Since the beginning of the COVID-19 pandemic, the 2020s have been consistently framed as a time of crisis. Rather than take this at face value, asking how religious people may handle a crisis or what religion can offer people who feel they are in crisis, this volume asks what happens when we classify something as a crisis, and what is at stake in linking these "crises" to "religion." Discourses of Crisis and the Study of Religion highlights how these terms and categories, though seemingly self-evident, serve particular social and political ends.

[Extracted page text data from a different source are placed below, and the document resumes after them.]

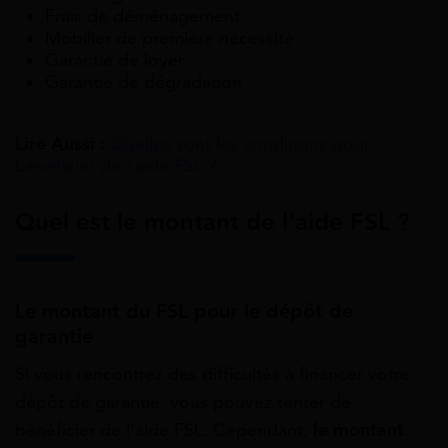
Frais de déménagement
Mobilier de première nécessité
Garantie de loyer
Garantie de dégradation
Lire Aussi :
Quelles sont les conditions pour
bénéficier de l’aide FSL ?
Quel est le montant de l’aide FSL ?
Le montant du FSL pour le dépôt de
garantie
Si vous rencontrez des difficultés à financer votre
dépôt de garantie, vous pouvez tenter de
bénéficier de l’aide FSL. Cependant,
le montant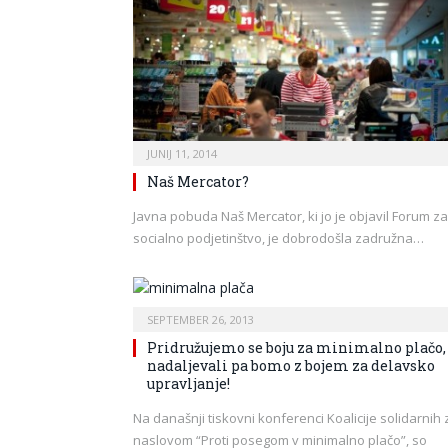
JUNIJ 11, 2014
Naš Mercator?
Javna pobuda Naš Mercator, ki jo je objavil Forum za
socialno podjetinštvo, je dobrodošla zadružna…
SEPTEMBER 26, 2013
Pridružujemo se boju za minimalno plačo,
nadaljevali pa bomo z bojem za delavsko
upravljanje!
Na današnji tiskovni konferenci Koalicije solidarnih 
naslovom “Proti posegom v minimalno plačo”, so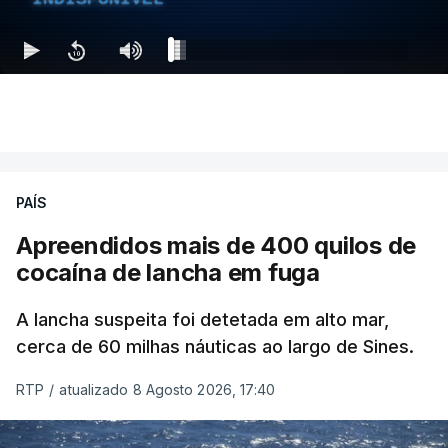
PAÍS
Apreendidos mais de 400 quilos de
cocaína de lancha em fuga
A lancha suspeita foi detetada em alto mar,
cerca de 60 milhas náuticas ao largo de Sines.
RTP
/
atualizado 8 Agosto 2026, 17:40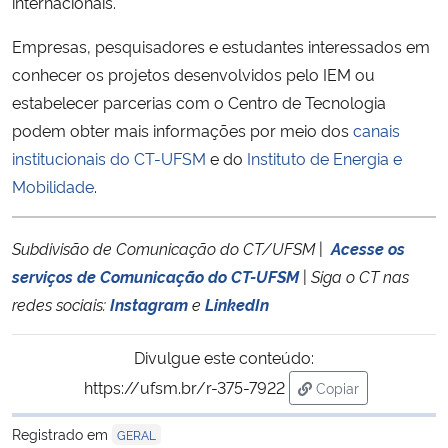
internacionais.
Empresas, pesquisadores e estudantes interessados em
conhecer os projetos desenvolvidos pelo IEM ou
estabelecer parcerias com o Centro de Tecnologia
podem obter mais informações por meio dos
canais
institucionais do CT-UFSM
e do
Instituto de Energia e
Mobilidade
.
Subdivisão de Comunicação do CT/UFSM
|
Acesse os
serviços de Comunicação do CT-UFSM
|
Siga o CT nas
redes sociais:
Instagram
e
LinkedIn
Divulgue este conteúdo:
https://ufsm.br/r-375-7922
Copiar
para área de trans
Registrado em
GERAL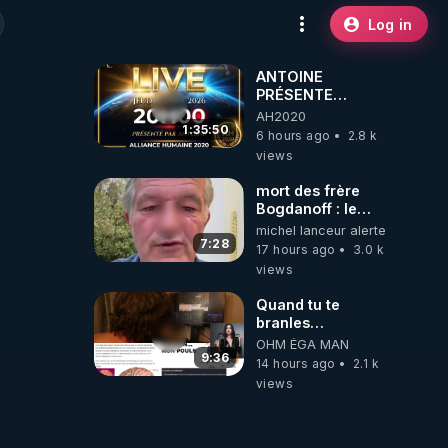
Log in
ANTOINE
PRÉSENTE
AH2020 LE LIVE
AH2020
20H ***DU
1:35:50
6 hours ago
2.8 k
06/08/2026***
views
mort des frère
Bogdanoff : le
mensonge d état
michel lanceur alerte
7:28
17 hours ago
3.0 k
views
Quand tu te
branles
bonhomme tu
OHM ÉGA MAN
émets des ondes
9:36
14 hours ago
2.1 k
ils ont juste omis
views
de t'expliquer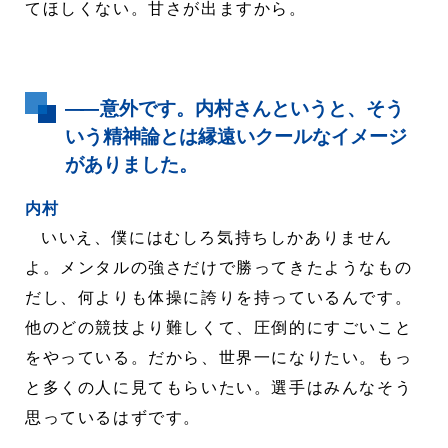
てほしくない。甘さが出ますから。
――
意外です。内村さんというと、そう
いう精神論とは縁遠いクールなイメージ
がありました。
内村
いいえ、僕にはむしろ気持ちしかありません
よ。メンタルの強さだけで勝ってきたようなもの
だし、何よりも体操に誇りを持っているんです。
他のどの競技より難しくて、圧倒的にすごいこと
をやっている。だから、世界一になりたい。もっ
と多くの人に見てもらいたい。選手はみんなそう
思っているはずです。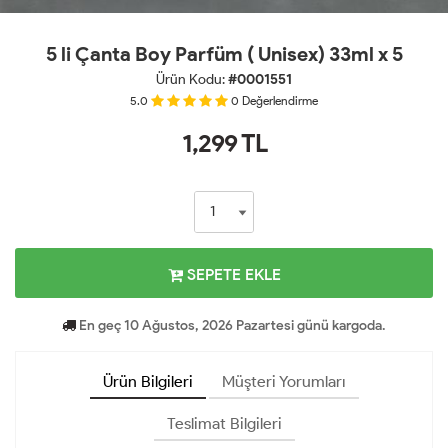
5 li Çanta Boy Parfüm ( Unisex) 33ml x 5
Ürün Kodu:
#0001551
5.0
0
Değerlendirme
1,299
TL
SEPETE EKLE
En geç 10 Ağustos, 2026 Pazartesi günü kargoda.
Ürün Bilgileri
Müşteri Yorumları
Teslimat Bilgileri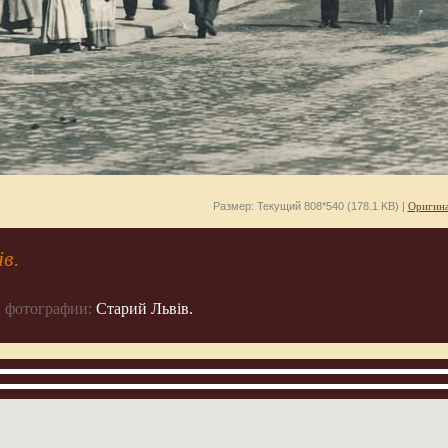
Размер: Текущий 808*540 (178.1 KB) |
Оригина
в.
 фотографии:
Старий Львів.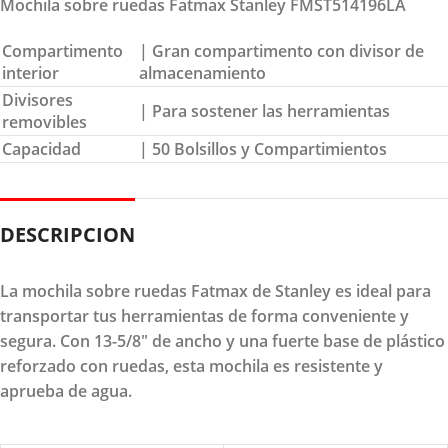
Mochila sobre ruedas Fatmax Stanley FMST514196LA
Compartimento
| Gran compartimento con divisor de
interior
almacenamiento
Divisores
| Para sostener las herramientas
removibles
Capacidad
| 50 Bolsillos y Compartimientos
DESCRIPCION
La mochila sobre ruedas Fatmax de Stanley es ideal para
transportar tus herramientas de forma conveniente y
segura. Con 13-5/8" de ancho y una fuerte base de plástico
reforzado con ruedas, esta mochila es resistente y
aprueba de agua.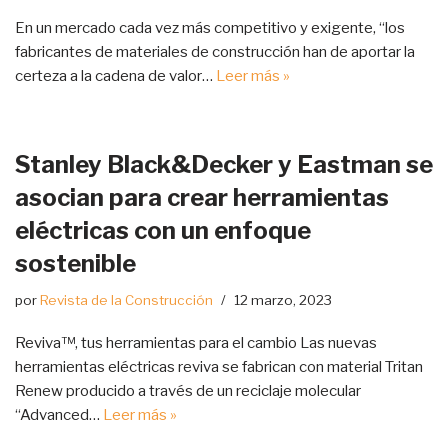
En un mercado cada vez más competitivo y exigente, “los
fabricantes de materiales de construcción han de aportar la
certeza a la cadena de valor…
Leer más »
Stanley Black&Decker y Eastman se
asocian para crear herramientas
eléctricas con un enfoque
sostenible
por
Revista de la Construcción
12 marzo, 2023
Reviva™, tus herramientas para el cambio Las nuevas
herramientas eléctricas reviva se fabrican con material Tritan
Renew producido a través de un reciclaje molecular
“Advanced…
Leer más »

After exploring the deployment of crisis rhetoric in various aspects of higher education, this volume structures the critical approach to the category of crisis through four distinct sections: Language, Lexicon, Locus, and Locution. Language examines the various rhetorical and theoretical frameworks for "crisis." Lexicon considers the question of method in the study of religion, interrogating the ways in which perceived crises mark shifts in how we do our work. Locus takes up the concept of data for religion and crisis, analyzing examples of how the construction of "crisis" can force moments of decision, adaptation, and reaction. Examples compare instances from North America, Brazil, Mexico, and Russia. Locution brings together senior scholars to assess recent approaches to "the role of religion in crisis" and offers alternatives to that framework in the field of religious studies. The volume concludes with an afterword reflecting on how scholars themselves theorize (or choose not to theorize) crises in regard to their own lives.
Focusing on discourses of crisis during a time that is constantly mediated as "in crisis," Discourses of Crisis and the Study of Religion shows us ways of doing religious studies that
are up to the challenge of reflecting on the problems, strategies, and political structures through which we construct our social worlds.